2008: Chi Phat Community-Based Ecotourism (CBET) is launched, with the participation of 167 poor families who had been burning the rainforest to cultivate their crops and hunting wildlife to sell to traffickers. Thanks to micro-credit scheme, capacity building, and investment in village infrastructure, former slash-and-burn farmers are now gradually converting to sustainable enterprises (trekking, guiding, homestays, kayaking, mountain biking).
2008: Steve Galster testifies to Congress on links between the illegal wildlife trade and national security.
2008: Wildlife Alliance launches a tree planting project to reconnect the fragmented rainforest in the Cardamom Mountains, providing jobs to 80 local women and 100 local men who grow 500,000 trees in nursery and plant about 450 acres every year. The goal is to ultimately restore more than 5000 acres of rainforest with 58 species of native tropical trees to benefit the local community and restore continuity of the elephant corridor.
2009: First ecotourists arrive to support forest and wildlife conservation through Community-Based Ecotourism in Chi Phat, in the Southern Cardamoms Protected Forest of Cambodia.
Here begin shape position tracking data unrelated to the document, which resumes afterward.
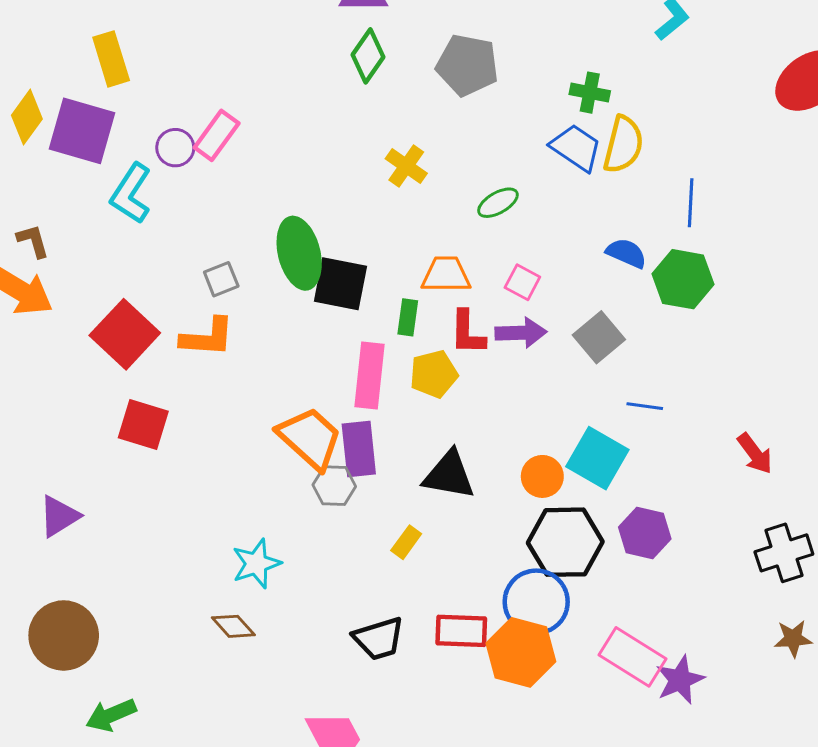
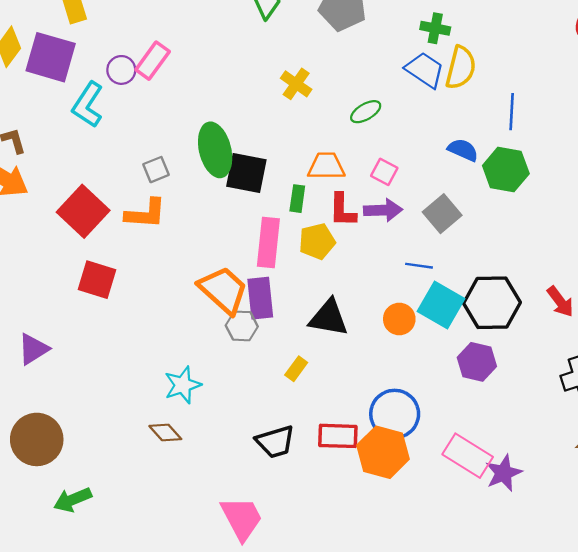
blue line: (645, 406) -> (419, 266), moved
black hexagon: (565, 542) -> (492, 303), moved

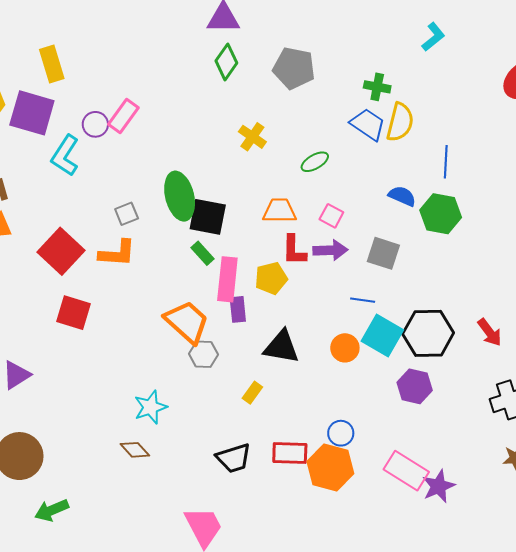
green rectangle: (297, 199) -> (202, 253), moved, turned -50
gray square: (442, 214) -> (383, 253), turned -32
purple rectangle: (260, 298) -> (238, 309), moved, size x0.7
blue circle: (395, 414) -> (341, 433), size x0.6

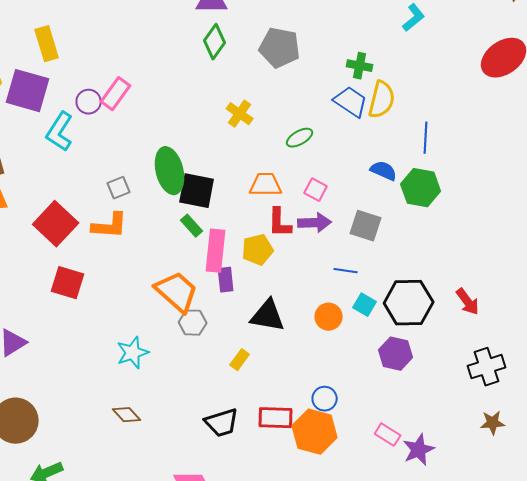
cyan square: (382, 335) -> (365, 305), size x0.6
cyan star: (150, 407) -> (133, 353), moved
pink rectangle: (406, 471) -> (388, 435), size x0.6

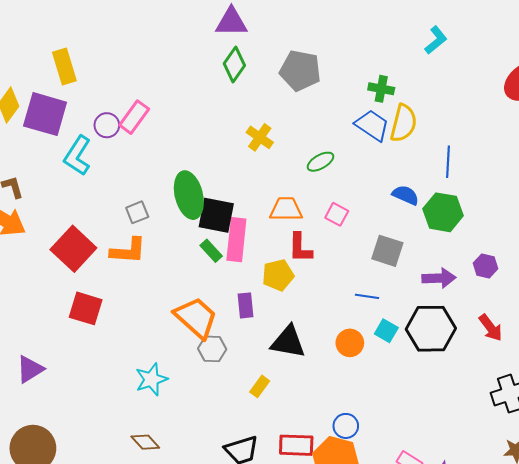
purple arrow: (315, 223) -> (439, 278), moved
pink rectangle: (216, 251) -> (236, 240), moved
purple hexagon: (396, 354) -> (486, 266), moved, size x0.7

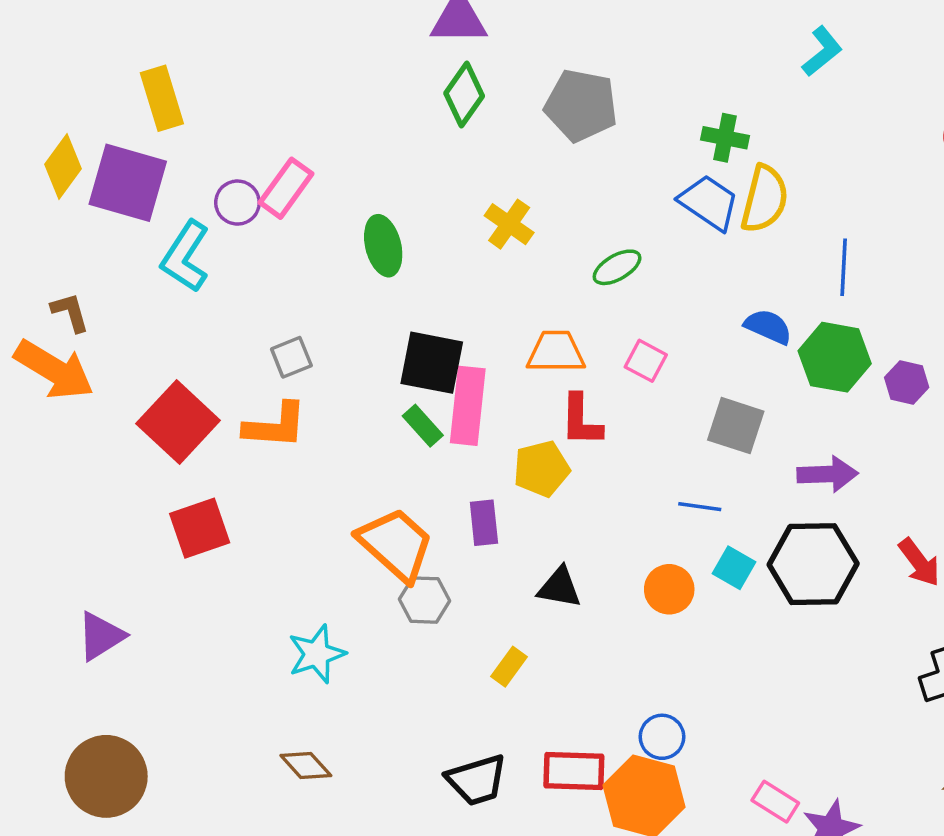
green ellipse: (189, 195) -> (383, 246), moved, size x0.7
purple hexagon: (486, 266) -> (907, 382), moved
red square: (86, 308) -> (200, 528), turned -36
black triangle: (288, 342) -> (559, 587), size x0.7

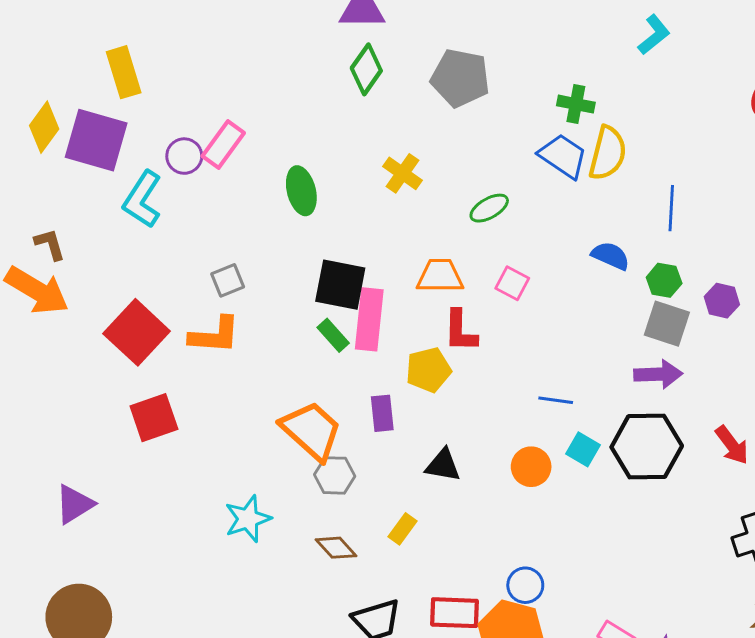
green hexagon: (835, 357) -> (664, 280), size x0.6
gray square: (736, 426) -> (667, 324), moved
brown diamond: (306, 766) -> (336, 548), moved

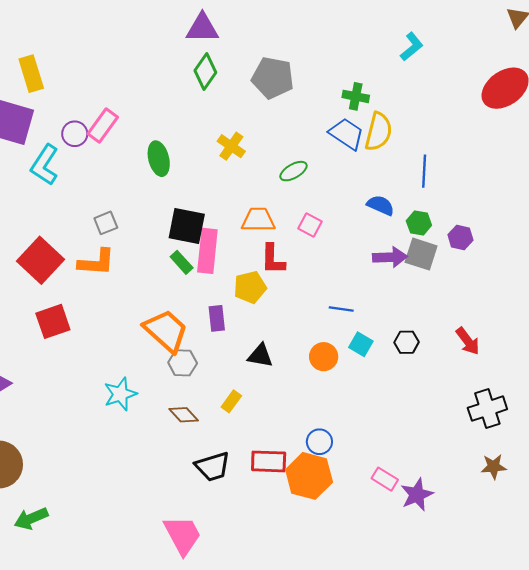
purple arrow: (658, 374) -> (390, 257), moved
black hexagon: (647, 446) -> (407, 342), size x0.5

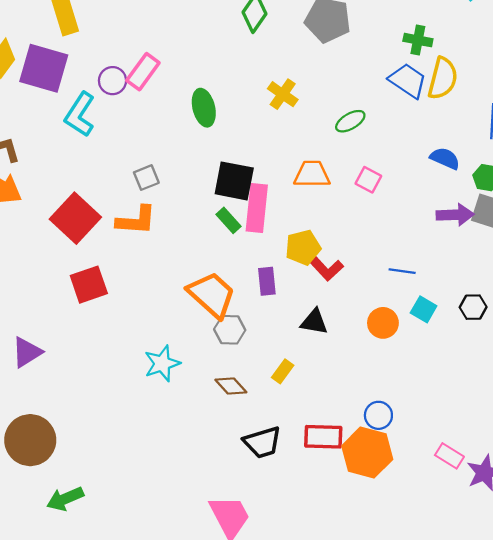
red L-shape: (273, 259) -> (326, 268), moved, turned -44

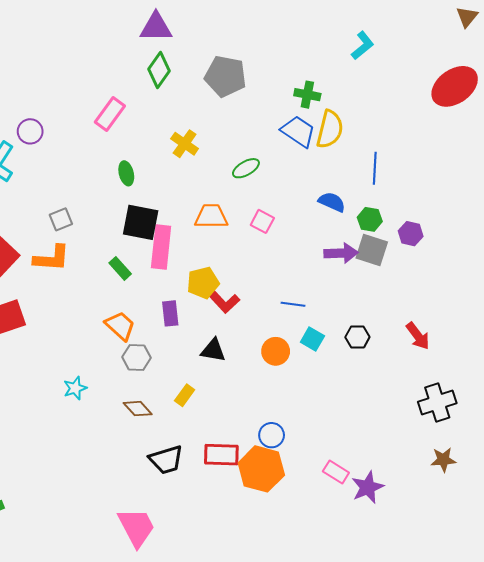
pink rectangle: (143, 72) -> (110, 114), moved
green ellipse: (204, 108) -> (126, 173), moved, size x0.7
green rectangle: (229, 220) -> (120, 268), moved
orange trapezoid: (212, 295) -> (120, 326), size x0.7
cyan star: (162, 363) -> (75, 388), size x0.7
Families begin to receive revenues in August when Chi Phat is officially open for tourism.
2009: MSNBC and Jeff Corwin visit Cambodia to film Wildlife Alliance field projects for the 100 Heartbeats documentary, featuring an undercover raid of a restaurant serving wildlife, and park rangers cracking down on illegal logging and hunting camps deep in the Cardamoms rainforest.
2010: The Wildlife Rapid Rescue Team gains official recognition from ten Asian countries as Cambodia’s official wildlife crime task force and joins with the Association of South East Asian Nations Wildlife Enforcement Network (ASEAN-WEN) to combat wildlife trade from Cambodia into Vietnam, Thailand, and China.